# An Owl Hunting In The Field With Me



## akmslingshots (Mar 2, 2012)

amazing... i wish i had another set of batteries this went on for an hour!


----------



## NightKnight (Dec 16, 2009)

Neat! I wasn't aware that owls hunted in broad daylight.


----------



## Jakerock (Mar 8, 2012)

Thanks for posting AKM!


----------



## akmslingshots (Mar 2, 2012)

AaronC said:


> Neat! I wasn't aware that owls hunted in broad daylight.


Neither was I Aaron.. I nearly cried when my battery died, it flew right towards me (10m away) twice


----------



## torsten (Feb 9, 2010)

Cool!!


----------



## Imperial (Feb 9, 2011)

akmslingshots said:


> Neat! I wasn't aware that owls hunted in broad daylight.


Neither was I Aaron.. I nearly cried when my battery died, it flew right towards me (10m away) twice
[/quote]
you were more than likely near its nest if it flew at you .


----------



## akmslingshots (Mar 2, 2012)

Imperial said:


> Neat! I wasn't aware that owls hunted in broad daylight.

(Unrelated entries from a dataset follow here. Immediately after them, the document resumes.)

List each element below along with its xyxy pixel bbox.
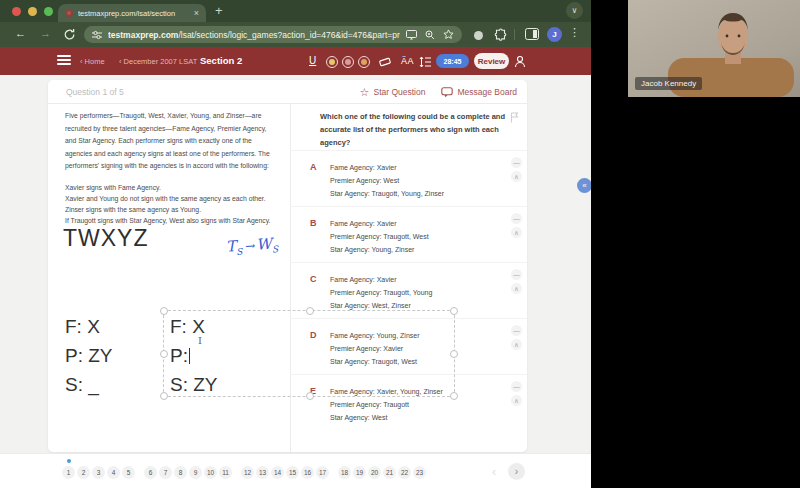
question-number-17[interactable]: 17 — [316, 466, 329, 479]
question-number-22[interactable]: 22 — [398, 466, 411, 479]
cast-icon[interactable] — [406, 30, 417, 40]
eliminate-choice-button[interactable]: — — [511, 325, 522, 336]
tab-search-chevron-icon[interactable]: ∨ — [566, 2, 583, 19]
question-number-14[interactable]: 14 — [271, 466, 284, 479]
navbar-divider — [514, 29, 515, 40]
message-bubble-icon — [441, 87, 453, 98]
minimize-window-button[interactable] — [28, 7, 37, 16]
menu-hamburger-icon[interactable] — [57, 55, 71, 68]
url-bar[interactable]: testmaxprep.com/lsat/sections/logic_game… — [84, 26, 462, 43]
passage-rules: Xavier signs with Fame Agency. Xavier an… — [65, 183, 280, 227]
close-window-button[interactable] — [12, 7, 21, 16]
question-card-header: Question 1 of 5 ☆ Star Question Message … — [48, 80, 527, 104]
url-path: /lsat/sections/logic_games?action_id=476… — [178, 30, 400, 40]
highlighter-orange-button[interactable] — [358, 56, 370, 68]
flag-icon[interactable] — [510, 112, 519, 123]
question-number-15[interactable]: 15 — [286, 466, 299, 479]
rule-line: Xavier signs with Fame Agency. — [65, 183, 280, 194]
question-number-9[interactable]: 9 — [189, 466, 202, 479]
question-number-12[interactable]: 12 — [241, 466, 254, 479]
profile-avatar[interactable]: J — [547, 27, 562, 42]
scratch-note-left[interactable]: F: X P: ZY S: _ — [65, 312, 113, 399]
previous-question-button[interactable]: ‹ — [492, 465, 496, 479]
selection-handle[interactable] — [306, 392, 314, 400]
review-button[interactable]: Review — [474, 53, 509, 69]
side-panel-icon[interactable] — [525, 28, 539, 40]
selection-handle[interactable] — [450, 350, 458, 358]
question-number-16[interactable]: 16 — [301, 466, 314, 479]
collapse-panel-widget[interactable]: « — [577, 178, 591, 193]
extension-icon[interactable] — [474, 31, 483, 40]
question-number-3[interactable]: 3 — [92, 466, 105, 479]
zoom-window-button[interactable] — [44, 7, 53, 16]
highlighter-pink-button[interactable] — [342, 56, 354, 68]
restore-choice-button[interactable]: ∧ — [511, 171, 522, 182]
underline-tool-button[interactable]: U — [309, 55, 316, 66]
zoom-icon[interactable] — [425, 30, 435, 40]
back-button[interactable]: ← — [15, 27, 26, 39]
url-text: testmaxprep.com/lsat/sections/logic_game… — [108, 30, 400, 40]
next-question-button[interactable]: › — [508, 463, 525, 480]
extensions-puzzle-icon[interactable] — [494, 28, 507, 41]
message-board-button[interactable]: Message Board — [441, 87, 517, 98]
selection-handle[interactable] — [160, 350, 168, 358]
question-number-2[interactable]: 2 — [77, 466, 90, 479]
question-number-18[interactable]: 18 — [338, 466, 351, 479]
question-number-1[interactable]: 1 — [62, 466, 75, 479]
question-navigation-bar: 1234567891011121314151617181920212223 ‹ … — [0, 453, 591, 488]
site-settings-icon[interactable] — [92, 30, 102, 40]
line-spacing-icon[interactable] — [419, 56, 432, 68]
arrow-glyph: → — [242, 239, 257, 254]
question-number-23[interactable]: 23 — [413, 466, 426, 479]
restore-choice-button[interactable]: ∧ — [511, 283, 522, 294]
question-number-10[interactable]: 10 — [204, 466, 217, 479]
question-number-20[interactable]: 20 — [368, 466, 381, 479]
eliminate-choice-button[interactable]: — — [511, 157, 522, 168]
eliminate-choice-button[interactable]: — — [511, 269, 522, 280]
question-number-7[interactable]: 7 — [159, 466, 172, 479]
webcam-video: Jacob Kennedy — [628, 0, 800, 97]
app-toolbar: ‹ Home ‹ December 2007 LSAT Section 2 U … — [0, 47, 591, 75]
question-number-4[interactable]: 4 — [107, 466, 120, 479]
reload-button[interactable] — [63, 28, 76, 41]
highlighter-yellow-button[interactable] — [326, 56, 338, 68]
question-number-19[interactable]: 19 — [353, 466, 366, 479]
eliminate-choice-button[interactable]: — — [511, 381, 522, 392]
selection-handle[interactable] — [450, 307, 458, 315]
handwritten-rule-annotation[interactable]: TS→WS — [225, 234, 278, 258]
selection-handle[interactable] — [450, 392, 458, 400]
browser-menu-icon[interactable]: ⋮ — [569, 26, 580, 39]
question-number-21[interactable]: 21 — [383, 466, 396, 479]
account-icon[interactable] — [514, 55, 526, 68]
breadcrumb-test[interactable]: ‹ December 2007 LSAT — [119, 57, 197, 66]
browser-tab[interactable]: testmaxprep.com/lsat/section × — [58, 4, 206, 22]
breadcrumb-home[interactable]: ‹ Home — [80, 57, 105, 66]
eraser-icon[interactable] — [378, 56, 392, 68]
text-box-selection[interactable] — [163, 310, 455, 397]
answer-choice-b[interactable]: B Fame Agency: Xavier Premier Agency: Tr… — [290, 206, 527, 262]
selection-handle[interactable] — [160, 307, 168, 315]
selection-handle[interactable] — [306, 307, 314, 315]
question-number-5[interactable]: 5 — [122, 466, 135, 479]
question-number-13[interactable]: 13 — [256, 466, 269, 479]
tab-close-icon[interactable]: × — [194, 9, 199, 18]
participant-name: Jacob Kennedy — [635, 77, 702, 90]
new-tab-button[interactable]: + — [215, 3, 223, 18]
selection-handle[interactable] — [160, 392, 168, 400]
bookmark-star-icon[interactable] — [443, 29, 454, 40]
restore-choice-button[interactable]: ∧ — [511, 339, 522, 350]
passage-paragraph: Five performers—Traugott, West, Xavier, … — [65, 110, 278, 173]
star-question-button[interactable]: ☆ Star Question — [360, 86, 426, 99]
font-size-button[interactable]: ÄA — [401, 56, 414, 66]
eliminate-choice-button[interactable]: — — [511, 213, 522, 224]
restore-choice-button[interactable]: ∧ — [511, 227, 522, 238]
roster-note-text[interactable]: TWXYZ — [63, 225, 149, 252]
answer-choice-a[interactable]: A Fame Agency: Xavier Premier Agency: We… — [290, 150, 527, 206]
question-number-8[interactable]: 8 — [174, 466, 187, 479]
question-number-6[interactable]: 6 — [144, 466, 157, 479]
timer-badge[interactable]: 28:45 — [436, 54, 469, 68]
restore-choice-button[interactable]: ∧ — [511, 395, 522, 406]
browser-navbar: ← → testmaxprep.com/lsat/sections/logic_… — [0, 22, 591, 47]
question-number-11[interactable]: 11 — [219, 466, 232, 479]
forward-button[interactable]: → — [40, 27, 51, 39]
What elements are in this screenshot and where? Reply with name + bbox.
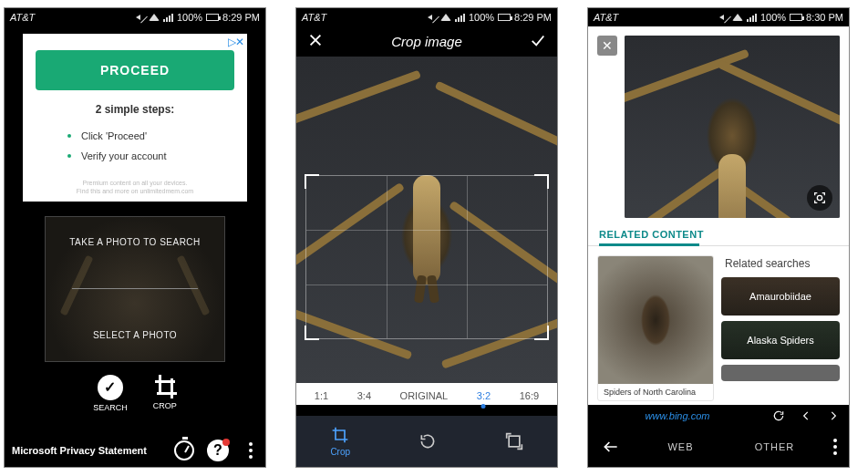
close-button[interactable]: ✕ (597, 36, 617, 56)
ad-steps-list: Click 'Proceed' Verify your account (23, 125, 247, 164)
status-bar: AT&T 100% 8:29 PM (296, 8, 557, 26)
related-chip-1[interactable]: Amaurobiidae (721, 277, 840, 316)
tab-other[interactable]: OTHER (728, 441, 822, 452)
crop-tab[interactable]: Crop (330, 426, 350, 457)
result-thumbnail (598, 256, 713, 384)
screen-1: AT&T 100% 8:29 PM ▷✕ PROCEED 2 simple st… (4, 7, 266, 468)
result-caption: Spiders of North Carolina (598, 384, 713, 400)
ratio-16-9[interactable]: 16:9 (518, 390, 541, 401)
clock: 8:30 PM (806, 12, 843, 23)
svg-point-1 (817, 195, 822, 200)
signal-icon (163, 14, 173, 22)
status-bar: AT&T 100% 8:29 PM (5, 8, 265, 26)
check-icon: ✓ (98, 375, 123, 400)
results-row: Spiders of North Carolina Related search… (588, 246, 849, 405)
battery-icon (498, 14, 511, 21)
ratio-original[interactable]: ORIGINAL (398, 390, 450, 401)
crop-label: CROP (153, 401, 177, 410)
result-card[interactable]: Spiders of North Carolina (597, 255, 714, 401)
ad-step-1: Click 'Proceed' (81, 125, 247, 145)
battery-icon (790, 14, 802, 21)
carrier-label: AT&T (594, 12, 618, 23)
more-icon[interactable] (242, 442, 260, 459)
select-photo-button[interactable]: SELECT A PHOTO (93, 330, 177, 340)
clock: 8:29 PM (514, 12, 552, 23)
search-image-preview (625, 36, 840, 218)
crop-header: Crop image (296, 26, 557, 57)
battery-icon (206, 14, 219, 21)
battery-pct: 100% (760, 12, 786, 23)
ratio-3-2[interactable]: 3:2 (475, 390, 492, 401)
related-chip-3[interactable] (721, 365, 840, 381)
tab-related-content[interactable]: RELATED CONTENT (588, 222, 849, 246)
mute-icon (719, 13, 728, 22)
crop-handle-tl[interactable] (305, 174, 319, 189)
signal-icon (747, 14, 757, 22)
divider (72, 288, 197, 289)
ad-card: ▷✕ PROCEED 2 simple steps: Click 'Procee… (23, 34, 247, 202)
crop-handle-tr[interactable] (534, 174, 549, 189)
help-icon[interactable]: ? (207, 440, 229, 461)
ad-steps-title: 2 simple steps: (23, 103, 247, 116)
battery-pct: 100% (177, 12, 202, 23)
carrier-label: AT&T (302, 12, 326, 23)
crop-handle-br[interactable] (534, 326, 549, 340)
take-photo-button[interactable]: TAKE A PHOTO TO SEARCH (69, 237, 201, 247)
related-searches: Related searches Amaurobiidae Alaska Spi… (721, 255, 840, 401)
crop-tab-label: Crop (330, 447, 350, 457)
crop-handle-bl[interactable] (305, 326, 319, 340)
crop-icon (153, 375, 177, 398)
tab-web[interactable]: WEB (634, 441, 728, 452)
visual-search-icon[interactable] (807, 185, 832, 211)
wifi-icon (440, 14, 451, 21)
photo-panel: TAKE A PHOTO TO SEARCH SELECT A PHOTO (45, 216, 225, 362)
confirm-button[interactable] (530, 32, 546, 51)
mute-icon (428, 13, 437, 22)
spider-image (625, 36, 840, 218)
ad-close-button[interactable]: ▷✕ (228, 36, 243, 48)
timer-icon[interactable] (174, 440, 194, 460)
screen-2: AT&T 100% 8:29 PM Crop image (295, 7, 558, 468)
related-chip-2[interactable]: Alaska Spiders (721, 321, 840, 359)
proceed-button[interactable]: PROCEED (36, 50, 234, 90)
ratio-3-4[interactable]: 3:4 (356, 390, 373, 401)
signal-icon (455, 14, 465, 22)
mute-icon (136, 13, 145, 22)
screen-3: AT&T 100% 8:30 PM ✕ (587, 7, 850, 468)
nav-forward-icon[interactable] (827, 409, 840, 422)
bottom-nav: WEB OTHER (588, 427, 849, 467)
expand-tab[interactable] (505, 432, 523, 450)
related-title: Related searches (721, 255, 840, 272)
url-text[interactable]: www.bing.com (646, 410, 710, 421)
crop-frame[interactable] (305, 175, 548, 339)
rotate-tab[interactable] (418, 432, 437, 450)
bottom-bar: Microsoft Privacy Statement ? (5, 436, 265, 467)
edit-toolbar: Crop (296, 416, 557, 467)
privacy-link[interactable]: Microsoft Privacy Statement (12, 445, 147, 456)
svg-rect-0 (509, 436, 520, 447)
more-icon[interactable] (822, 439, 849, 455)
tab-label: RELATED CONTENT (599, 229, 704, 240)
crop-canvas[interactable] (296, 57, 557, 383)
wifi-icon (149, 14, 160, 21)
clock: 8:29 PM (222, 12, 260, 23)
battery-pct: 100% (469, 12, 494, 23)
nav-back-icon[interactable] (800, 409, 812, 422)
browser-url-bar: www.bing.com (588, 405, 849, 427)
crop-title: Crop image (391, 34, 462, 49)
close-button[interactable] (307, 32, 324, 51)
status-bar: AT&T 100% 8:30 PM (588, 8, 849, 26)
tool-row: ✓ SEARCH CROP (5, 375, 265, 412)
crop-tool[interactable]: CROP (153, 375, 177, 412)
reload-icon[interactable] (772, 409, 785, 422)
search-label: SEARCH (93, 403, 128, 412)
back-button[interactable] (588, 438, 634, 456)
search-tool[interactable]: ✓ SEARCH (93, 375, 128, 412)
ratio-1-1[interactable]: 1:1 (313, 390, 330, 401)
ad-step-2: Verify your account (81, 145, 247, 165)
wifi-icon (732, 14, 743, 21)
ad-fineprint: Premium content on all your devices. Fin… (23, 179, 247, 195)
carrier-label: AT&T (10, 12, 35, 23)
aspect-ratio-row: 1:1 3:4 ORIGINAL 3:2 16:9 (296, 383, 557, 405)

Neither was I Aaron.. I nearly cried when my battery died, it flew right towards me (10m away) twice
[/quote]
you were more than likely near its nest if it flew at you . 
[/quote]

Did not fly aggressively/directly at me, just hunting towards me but close... was almost comfortable with me being there... words cannot describe


----------



## Jaxter (Jan 23, 2012)

Amazing


----------